Batista has again played well for his home country, controlling the pivot against teams with lesser talent there throughout this tournament.

In the team’s opening win over Panama, Batista hauled down 19 boards to go with 26 points.

In its next win, he went for 34 and 15 vs. former Washington Wizard – and generally unimposing figure, despite the 7-3 chassis – P.J. Ramos and Puerto Rico.

A night later in a win over Mexico, it was 25 and 15. And yesterday, in a loss to Venezuela, he turned in a tournament-best 20 boards to go with 21 points.

Based on those outings alone, some wonder whether Batista could be in contention for tournament MVP honors. I’d be inclined to say yes if his team were able to make the semis and actually challenged for one of the Olympic spots up for grabs. But it can’t at this point. And when you factor in that he struggled against players actually capable of collecting an NBA paycheck – Luis Scola and Samuel Dalembert – he’s an unlikely choice for the individual honor.

Tonight’s performance, however, especially in the first quarter, likely opened the eyes of those teams looking to shore up their frontcourt. Batista concluded the first 10 minutes of play with 10 points, on 4-of-6 shooting, and two boards – both off the offensive glass.

“He did a great job,” said U.S. starting center Dwight Howard. “It was something we weren’t accustomed to.
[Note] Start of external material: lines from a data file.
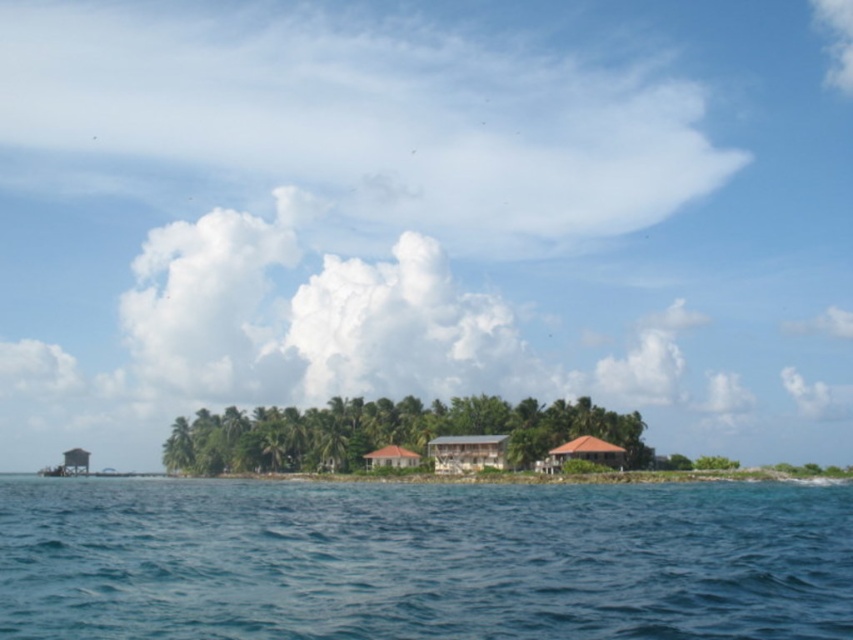 Question: Which object appears farthest from the camera in this image?

Choices:
 (A) brown thatched roof hut at center
 (B) brown wooden hut at center
 (C) blue water at lower center
 (D) wooden hut at lower left

Answer: (D)

Question: Among these objects, which one is farthest from the camera?

Choices:
 (A) wooden hut at lower left
 (B) brown thatched roof hut at center

Answer: (A)

Question: Which point is farther to the camera?

Choices:
 (A) brown thatched roof hut at center
 (B) wooden hut at lower left
 (C) brown wooden hut at center
 (D) blue water at lower center

Answer: (B)

Question: Does brown wooden hut at center appear on the left side of wooden hut at lower left?

Choices:
 (A) yes
 (B) no

Answer: (B)

Question: Is brown wooden hut at center to the left of brown corrugated metal hut at center from the viewer's perspective?

Choices:
 (A) yes
 (B) no

Answer: (B)

Question: Does blue water at lower center have a larger size compared to wooden hut at lower left?

Choices:
 (A) no
 (B) yes

Answer: (A) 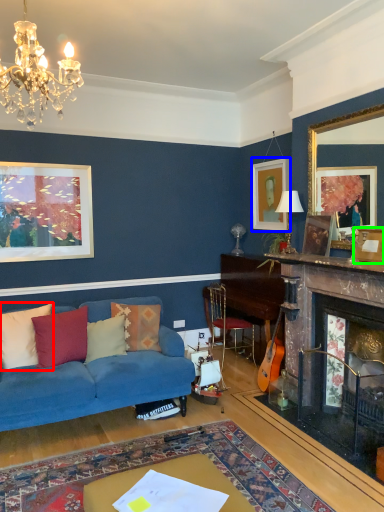 Question: Which object is positioned farthest from pillow (highlighted by a red box)? Select from picture frame (highlighted by a blue box) and picture frame (highlighted by a green box).

Choices:
 (A) picture frame
 (B) picture frame

Answer: (A) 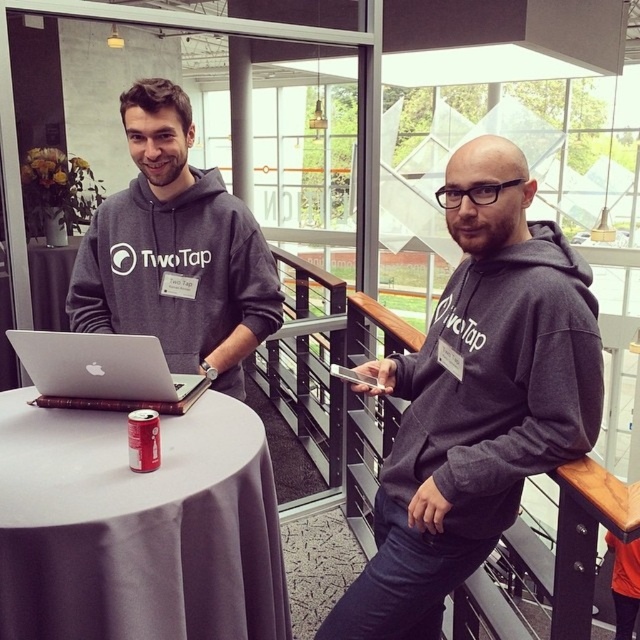 The image size is (640, 640). Describe the element at coordinates (476, 400) in the screenshot. I see `dark gray hoodie at center` at that location.

Is point (532, 417) positioned in front of point (128, 417)?

Yes, it is in front of point (128, 417).

Locate an element on the screen. This screenshot has width=640, height=640. dark gray hoodie at center is located at coordinates (476, 400).

Which is more to the right, white satin round table at center or matte gray hoodie at center?

white satin round table at center

Can you confirm if white satin round table at center is positioned to the left of matte gray hoodie at center?

In fact, white satin round table at center is to the right of matte gray hoodie at center.

Does point (16, 419) come in front of point (70, 314)?

Yes, it is.

Where is `white satin round table at center`? Image resolution: width=640 pixels, height=640 pixels. white satin round table at center is located at coordinates (138, 528).

Does dark gray hoodie at center come behind white satin round table at center?

That is True.

Locate an element on the screen. This screenshot has width=640, height=640. dark gray hoodie at center is located at coordinates (476, 400). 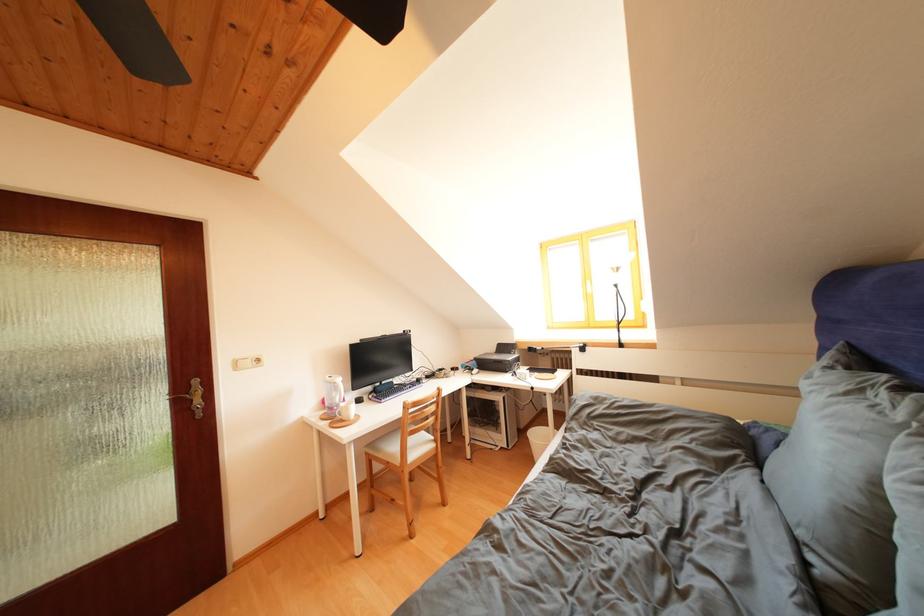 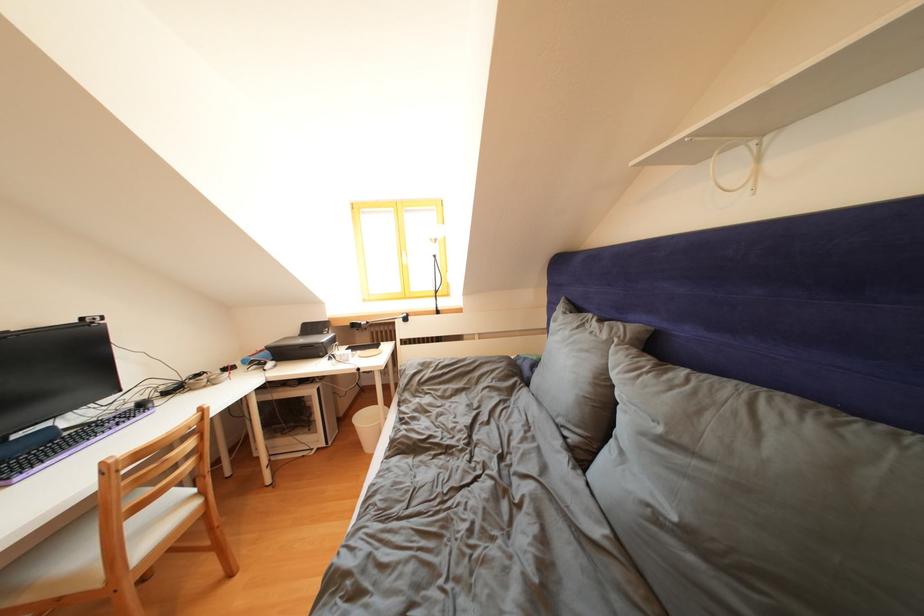 Find the pixel in the second image that matches (x=512, y=353) in the first image.

(319, 333) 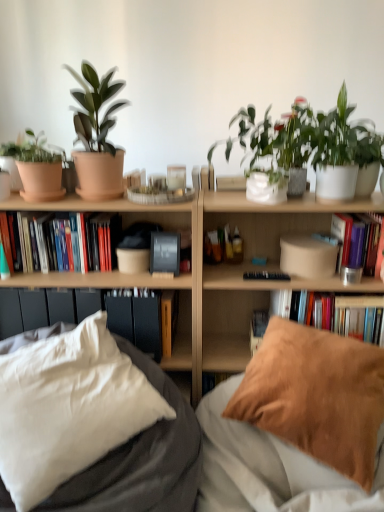 Question: Is hardcover book at upper right, the 1th book in the right-to-left sequence, surrounded by brown suede pillow at lower right, the first pillow when ordered from right to left?

Choices:
 (A) yes
 (B) no

Answer: (B)

Question: Does brown suede pillow at lower right, which is the second pillow from left to right, have a greater width compared to hardcover book at upper right, the third book from the left?

Choices:
 (A) yes
 (B) no

Answer: (A)

Question: Can you confirm if brown suede pillow at lower right, the first pillow when ordered from right to left, is shorter than hardcover book at upper right, the 1th book in the right-to-left sequence?

Choices:
 (A) yes
 (B) no

Answer: (B)

Question: From a real-world perspective, is brown suede pillow at lower right, the first pillow when ordered from right to left, on hardcover book at upper right, the 1th book in the right-to-left sequence?

Choices:
 (A) no
 (B) yes

Answer: (A)

Question: Is brown suede pillow at lower right, which is the second pillow from left to right, aimed at hardcover book at upper right, the 1th book in the right-to-left sequence?

Choices:
 (A) yes
 (B) no

Answer: (B)

Question: From the image's perspective, is wooden paperback book at center, the first paperback book ordered from the bottom, located above or below black matte book at center, placed as the 2th paperback book when sorted from bottom to top?

Choices:
 (A) above
 (B) below

Answer: (B)

Question: From a real-world perspective, is wooden paperback book at center, the 3th paperback book viewed from the top, physically located above or below black matte book at center, placed as the 2th paperback book when sorted from bottom to top?

Choices:
 (A) above
 (B) below

Answer: (B)

Question: Is wooden paperback book at center, the 3th paperback book viewed from the top, inside or outside of black matte book at center, placed as the 2th paperback book when sorted from bottom to top?

Choices:
 (A) inside
 (B) outside

Answer: (B)

Question: Relative to black matte book at center, which is counted as the second paperback book, starting from the top, is wooden paperback book at center, the first paperback book ordered from the bottom, in front or behind?

Choices:
 (A) front
 (B) behind

Answer: (B)

Question: Is matte terracotta pot at upper left, the second houseplant from the left, to the left or to the right of hardcover book at upper right, the second book when ordered from right to left, in the image?

Choices:
 (A) right
 (B) left

Answer: (B)

Question: In terms of height, does matte terracotta pot at upper left, which ranks as the 2th houseplant in right-to-left order, look taller or shorter compared to hardcover book at upper right, the second book when ordered from right to left?

Choices:
 (A) tall
 (B) short

Answer: (A)

Question: From the image's perspective, relative to hardcover book at upper right, the 2th book when ordered from left to right, is matte terracotta pot at upper left, which ranks as the 2th houseplant in right-to-left order, above or below?

Choices:
 (A) above
 (B) below

Answer: (A)

Question: Does point (62, 66) appear closer or farther from the camera than point (372, 342)?

Choices:
 (A) farther
 (B) closer

Answer: (A)

Question: Considering the positions of brown suede pillow at lower right, the first pillow when ordered from right to left, and matte clay pot at left, acting as the first flowerpot starting from the top, in the image, is brown suede pillow at lower right, the first pillow when ordered from right to left, taller or shorter than matte clay pot at left, acting as the first flowerpot starting from the top,?

Choices:
 (A) tall
 (B) short

Answer: (A)

Question: Is point (334, 377) positioned closer to the camera than point (34, 178)?

Choices:
 (A) closer
 (B) farther

Answer: (A)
He’s really developed into a nice player.”

Shortly after winning the opening tip over Howard, a contestant in this past February’s NBA All-Star slam dunk contest in this very building, Batista showed a number of nice moves – with and without the ball.

“He is a good player,” James said afterward. “I think they have a good player in Batista. He played very well today, very strong. He uses the rim very good. He had a pretty nice game today.”

In particular, Batista found success against the American bigs by getting the ball on the move, working his way from right to left along the baseline and wrapping under the goal to finish with his left hand.

Near the end of the first quarter and with his team trailing only 22-17, Batista received an inbounds pass in the paint, when Amare Stoudemire gambled for the steal. The youngster put the ball on the floor once and threw down a powerful two-handed dunk.

Moments later, early in the second quarter, he caught the U.S. defense sleeping. His teammate, Martin Osimani, recognizing that Batista had a clear back door to the hoop, lobbed the perfect pass, which Esteban threw down in reverse fashion.

The effort, though, was not flawless, as Batista is still a work in progress and was matched up with not one but two NBA All-Stars on this night.

He still needs to work on passing out of the post, as evidenced by the five turnovers he tallied in the game.

Overall, it's been an excellent showing for a kid who must be running on fumes by this point. He’s played every minute – including an overtime session – in three of his team’s seven games and 38 of another. Tonight, with the outcome decided early, Batista got a breather and logged only 24 minutes – likely charging the batteries for tomorrow’s must-win match with Brazil.

At stake – beyond an NBA roster spot – is fifth place in this tournament, ensuring Uruguay another shot at Beijing by playing in the World Pre-Olympic qualifying tournament next summer.